On route we caught four fish. Another barracuda that bit the line and took the lure, a yellow fin tuna, which was very tasty, a marlin, which jumped off the hook and finally something huge, which took all our line. So fish was now off the menu. The boat has had a bad time; the mainsail in mast furling mechanism broke again, tearing the sail. The generator water pump impellor broke, causing the generator to get too hot and melting the exhaust manifold. As we were anchoring, the marina being small and full, the throttle cable broke. So it's the usual story, mending the boat in yet another exotic place.
The anchorage here at Benoa is small crowded and shallow, with many sunken objects and wrecks to negotiate.
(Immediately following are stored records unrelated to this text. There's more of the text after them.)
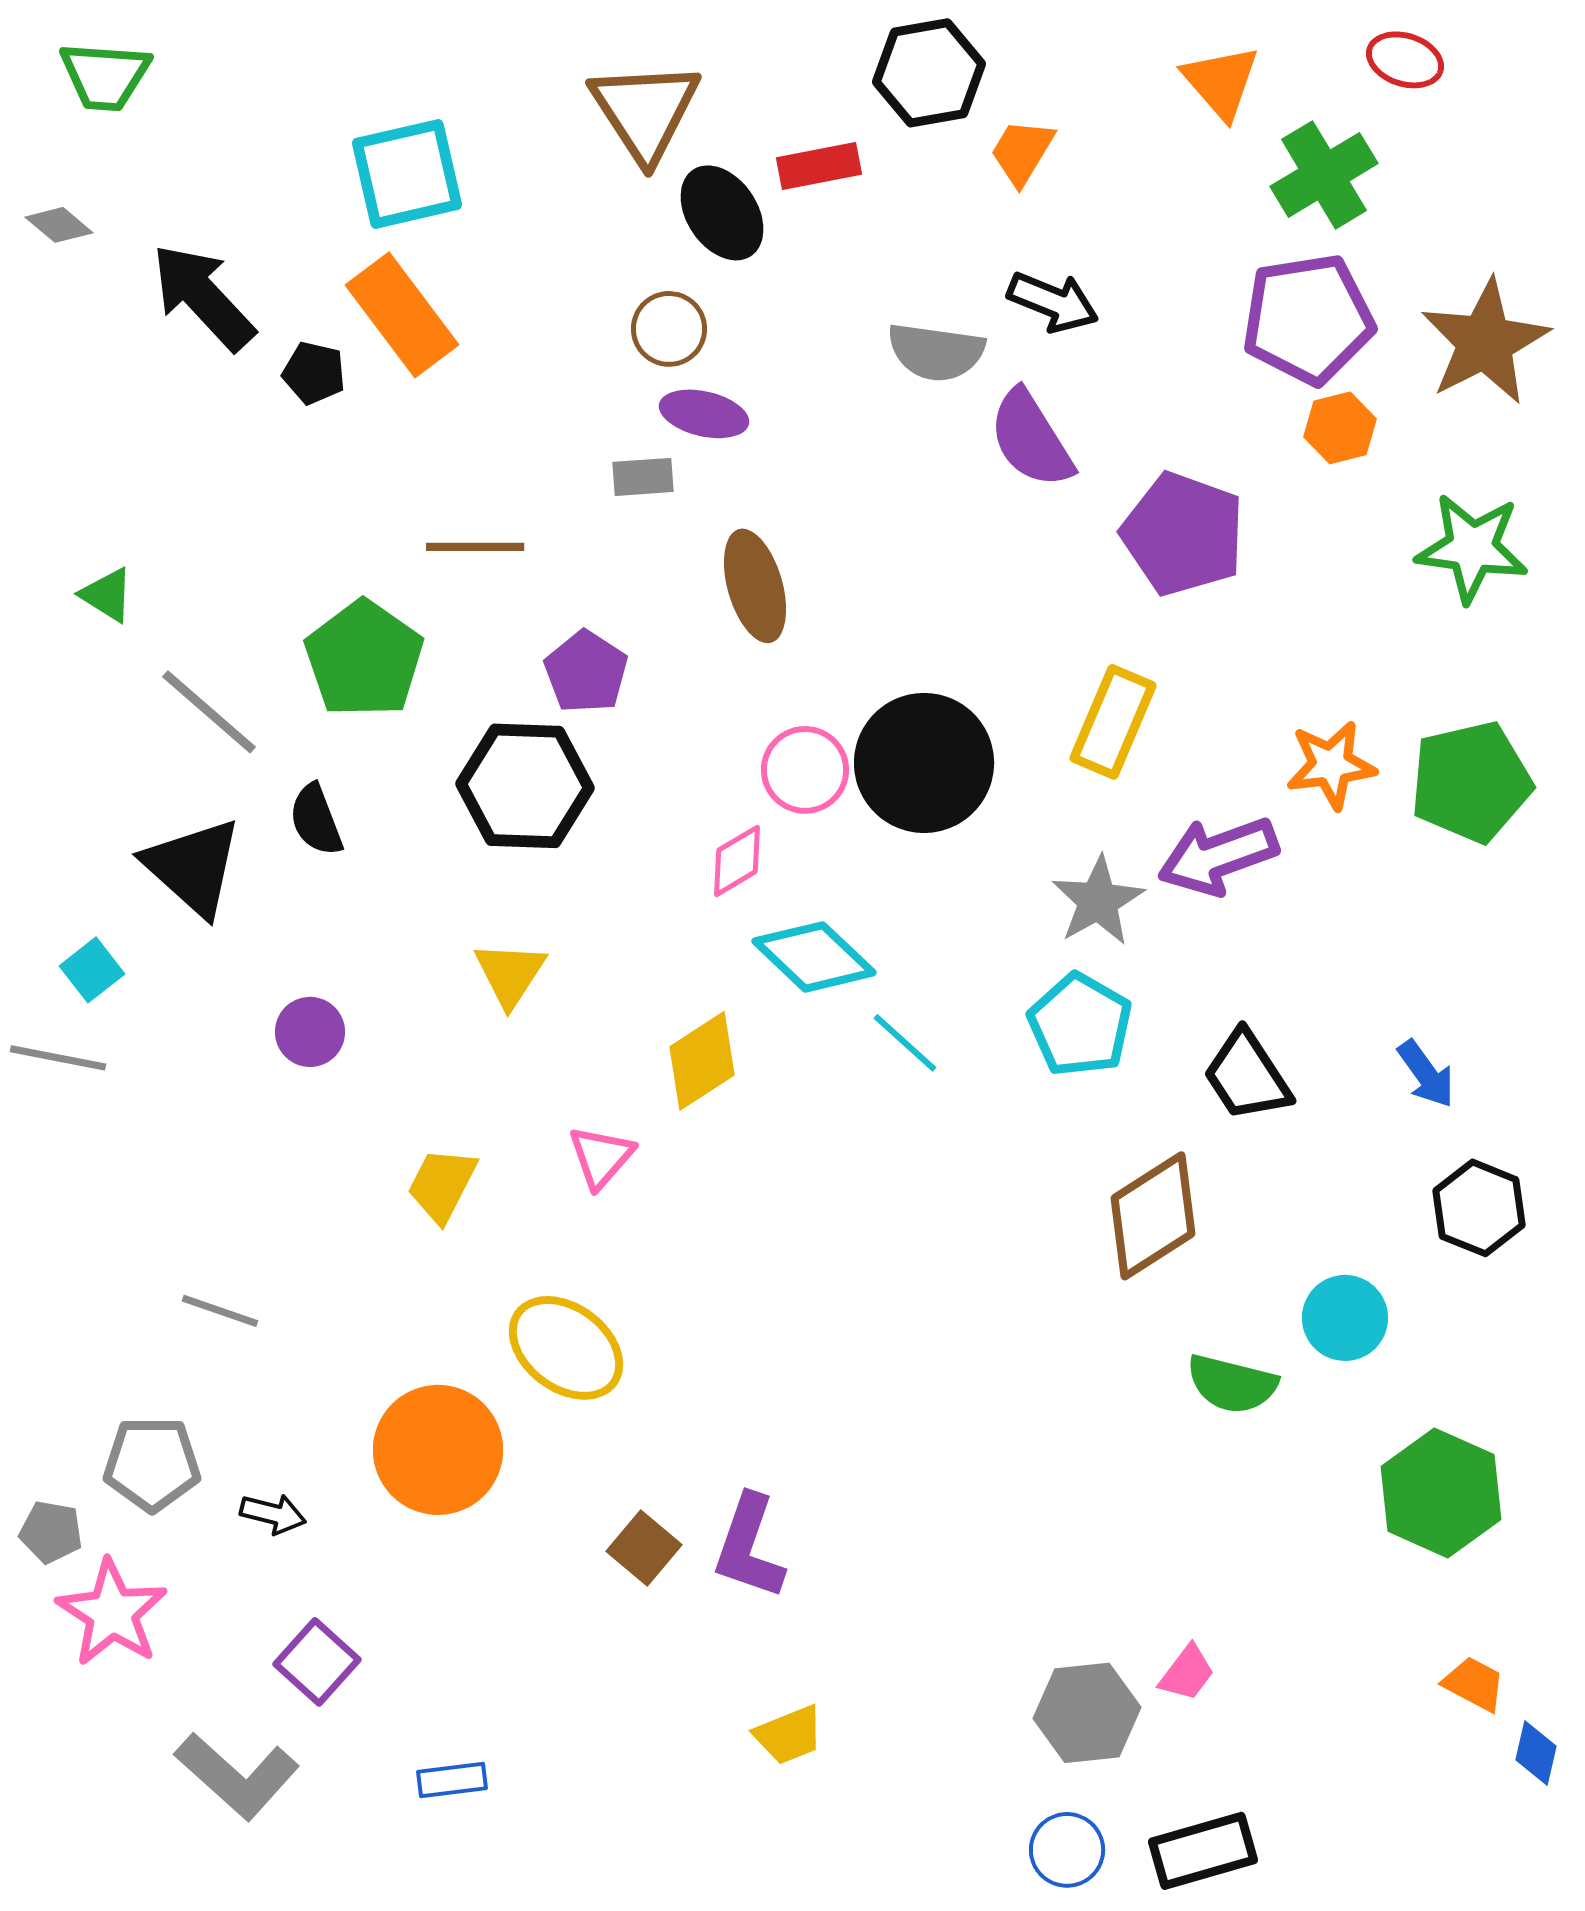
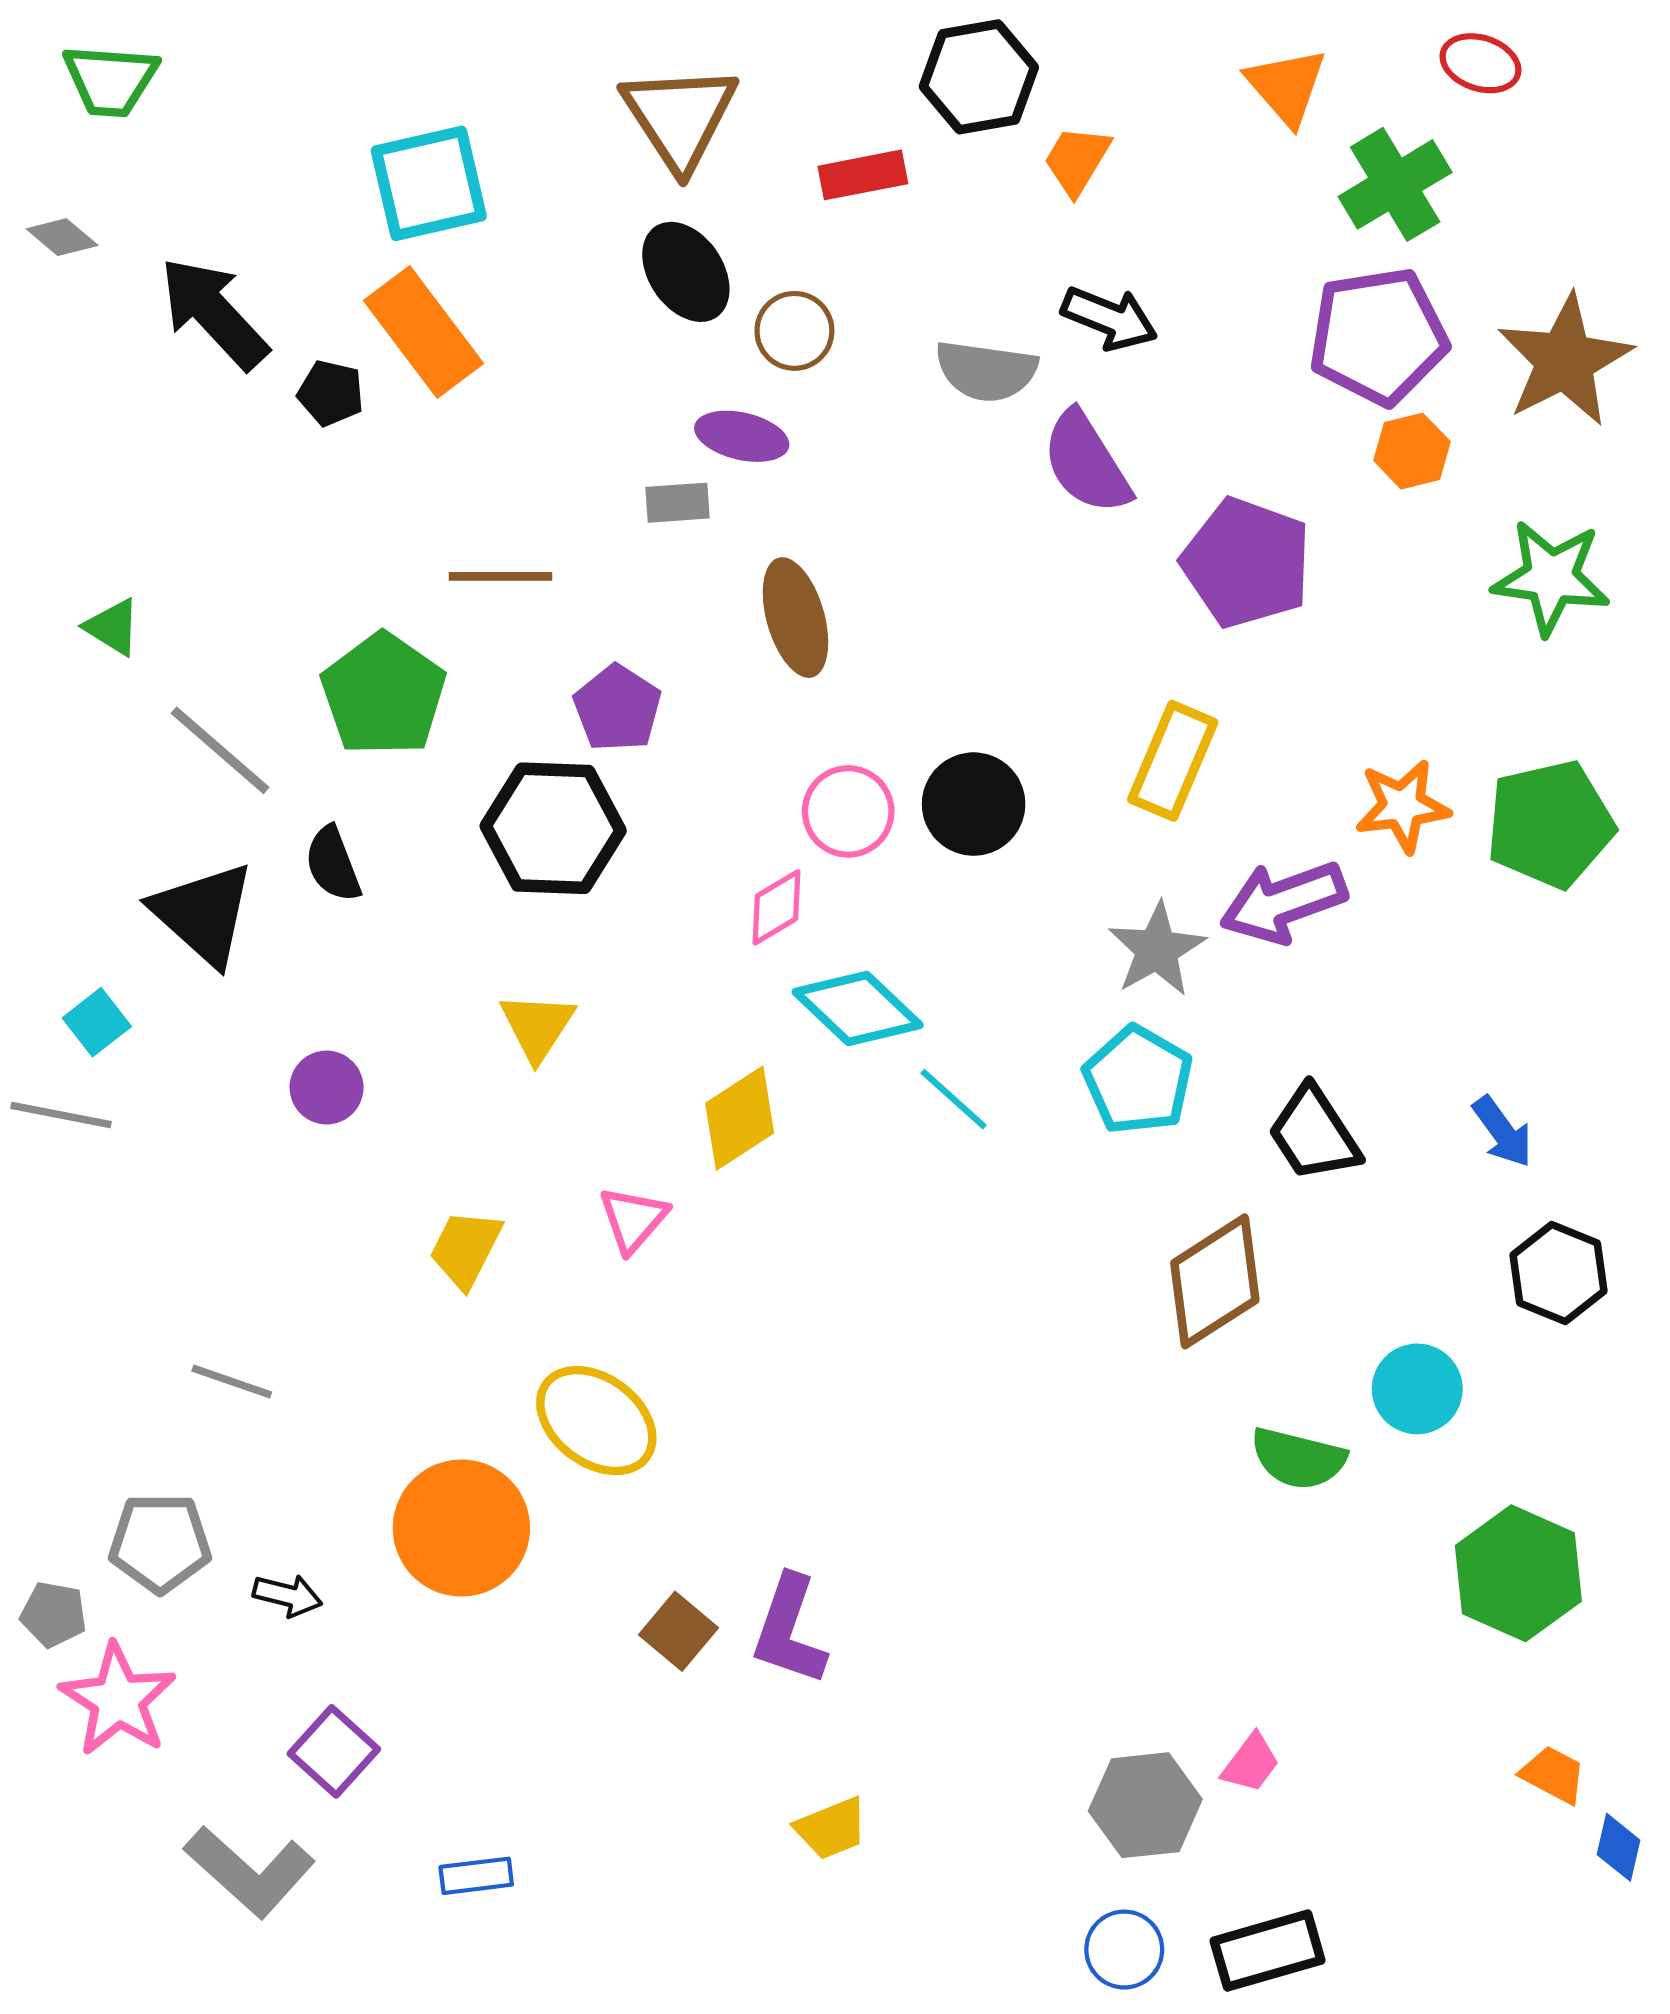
black ellipse: (722, 213) -> (686, 272), moved
brown circle: (669, 329) -> (794, 331), moved
black circle: (924, 763) -> (974, 804), size x0.7

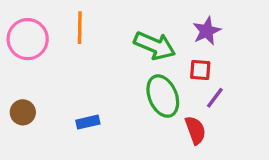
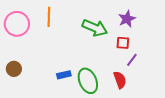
green ellipse: (163, 96) -> (88, 81), moved
blue rectangle: (88, 122) -> (64, 75), moved

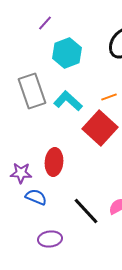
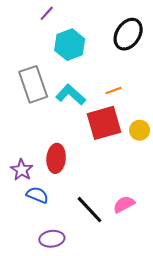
red square: (100, 128) -> (104, 123), turned 32
purple star: (21, 173) -> (22, 170), turned 30

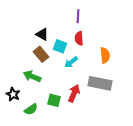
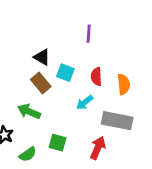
red semicircle: (79, 38) -> (96, 76), moved
cyan arrow: (71, 62) -> (85, 102), moved
red arrow: (74, 93) -> (98, 148), moved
Luckily friends we met in Darwin, Holger and Gloria are now here and introduced us to a local man who showed us where it was safe. We decided to check in ourselves rather than pay the marina to do it. It wasn't difficult, just required a bit of legwork. We were required to visit the port captain, immigration, quarantine, customs and the navy, in that order. Despite the boat problems, we are having a good time socially. Holgar and Gloria introduced us to their friends, Peter and Yuli who have lived here on a boat for ten years. Yuli is Indonesian and has taken us to noodle shops, where the locals eat. The food is Indonesian, very cheap and tasty.
We hired a taxi plus driver and did a bit of sightseeing, visiting Pura Besakih temple and lake Batur. Balinese people are Hindu and this is Bali's most important temple, housing over 80 shrines to the various gods and spirits. Both men and women are required to wear a sarong and William also wore a Balinese hat. All this could be bought or hired on site of course. Lake Batur is Bali's largest lake and lies in the crater of mount. Batur. The scenery is great, the downside is that tourists are continually pestered by people selling things, who refuse to take no for an answer. Driving is crazy, with cars, taxis, lorries and a vast number of motorcycles, weaving in and out and darting into every available space. I was amazed there weren't accidents but apparently there are very few, as everyone knows what they are doing and what to expect. Motorcycles are the favorite form of transport and you see whole families, mum, dad and two children on one bike. They transport everything, probably including the kitchen sink about on them The money confuses me; the exchange rate is about 15,000 rupees to the pound. Everyone is a multi millionaire, we withdrew 3 million the other day and people come out of the bank with a carrier bag full.